**TASK DIRECTIONS:** From the entries, copy each line that includes "Room".
+++
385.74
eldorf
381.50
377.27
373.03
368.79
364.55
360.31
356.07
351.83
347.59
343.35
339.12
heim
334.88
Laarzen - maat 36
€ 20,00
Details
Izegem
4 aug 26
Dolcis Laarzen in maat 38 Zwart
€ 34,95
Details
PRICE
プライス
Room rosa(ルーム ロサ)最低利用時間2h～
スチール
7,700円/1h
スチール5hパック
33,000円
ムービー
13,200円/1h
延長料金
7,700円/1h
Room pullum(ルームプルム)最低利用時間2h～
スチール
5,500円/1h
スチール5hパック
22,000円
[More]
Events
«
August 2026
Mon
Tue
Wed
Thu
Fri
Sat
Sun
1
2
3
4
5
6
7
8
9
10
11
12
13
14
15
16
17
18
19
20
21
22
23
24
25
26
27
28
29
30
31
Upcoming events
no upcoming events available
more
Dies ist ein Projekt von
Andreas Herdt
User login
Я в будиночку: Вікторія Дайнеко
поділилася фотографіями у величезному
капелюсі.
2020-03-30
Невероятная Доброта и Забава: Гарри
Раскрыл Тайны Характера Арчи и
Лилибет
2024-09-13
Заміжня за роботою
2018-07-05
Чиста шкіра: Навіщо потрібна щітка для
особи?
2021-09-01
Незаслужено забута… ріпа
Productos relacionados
+++
**OUTPUT OF THE EXERCISE:**
Room rosa(ルーム ロサ)最低利用時間2h～
Room pullum(ルームプルム)最低利用時間2h～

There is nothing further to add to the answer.